I opted for a basic install which consists of four slimline, double bellow bags operated on a 145psi compressor tank. Because the 190E’s suspension comes stock with the coil spring and shock absorber placed separate from one another, I paid a bit extra for the front bags. The compressor tank was bolted against the top of the boot, to allow for boot space and all the wiring and air lines run alongside the brake line.
It was a week and three days later, when I received a call that my car was ready for collection.
A real ‘golden oldie’
Before I arrived, the car was given some tender love and care by DRIP Auto detailing. These guys know how to treat a car, and I would recommend them to anyone looking for a quality car wash.
Everything from air pressure and when to release water from the compressor was explained to me thoroughly. Starlin is one of the coolest petrolheads you’ll come across. He once owned a bagged Toyota Corolla Professional and is currently building a 2JZ-fitted Hilux bakkie.

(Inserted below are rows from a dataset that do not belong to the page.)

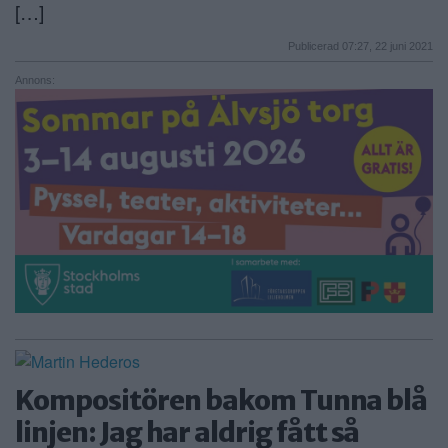
[…]
Publicerad 07:27, 22 juni 2021
Annons:
Kompositören bakom Tunna blå
linjen: Jag har aldrig fått så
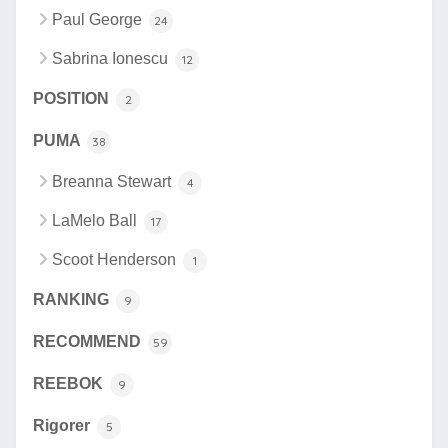
Paul George
24
Sabrina Ionescu
12
POSITION
2
PUMA
38
Breanna Stewart
4
LaMelo Ball
17
Scoot Henderson
1
RANKING
9
RECOMMEND
59
REEBOK
9
Rigorer
5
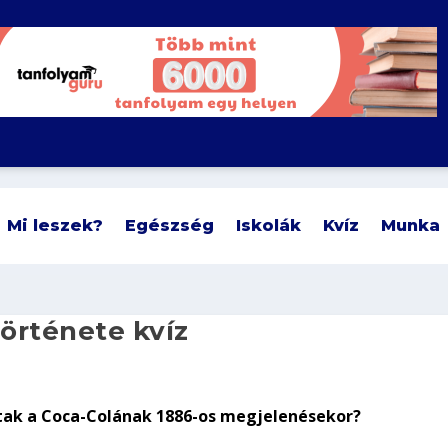
Mi leszek?
Egészség
Iskolák
Kvíz
Munka
története kvíz
ttak a Coca-Colának 1886-os megjelenésekor?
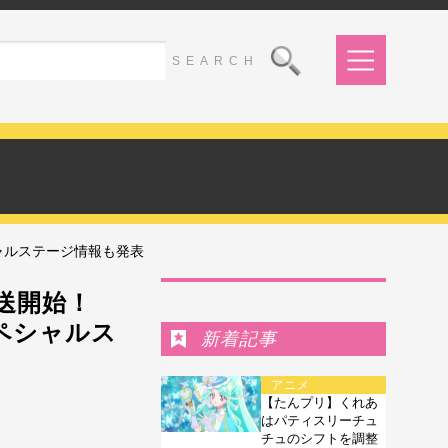
ペシャルステージ情報も発表
Ranking
放送開始！
スペシャルス
新着記事
アニメ
【たんプリ】くれあ
はパティスリーチュ
チュのシフトを調整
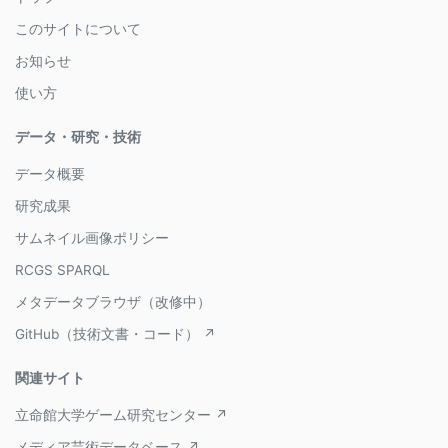
このサイトについて
お知らせ
使い方
データ・研究・技術
データ概要
研究成果
サムネイル画像ポリシー
RCGS SPARQL
メタデータブラウザ（改修中）
GitHub（技術文書・コード） ↗
関連サイト
立命館大学ゲーム研究センター ↗
メディア芸術データベース ↗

As I browsed the local 190E and wider W-series scene, I saw that many of them kept the factory paint job, only fitted with bigger aftermarket wheels, and lowered in some way. The factory look is cool in terms of getting more money out of it if you decide to sell it one day, because an old Merc will almost always sell.
Image: Robin Classen
The car underwent a full month of preparation, completely stripped of its former glory, now ready to receive a new lease on life. While the car was in the operating room I sourced a couple of extras like LED reverse and headlights and had the rear lights ‘cherried’ by Slowy’s Customs in Ottery.
A quick search on Youtube revealed that not many in South Africa had any older Mercedes-Benz coated in two-tone Metallic Blue. Once the jigsaw pieces were assembled, the end product was exactly how I had pictured it in my head. I opted against going with an aftermarket wheel and instead retained the hubcaps for a fuller OEM look.
Future plans for the car include sourcing a Zender rear spoiler, rear window louvre, and possibly fitting a set of 18-inch wheels.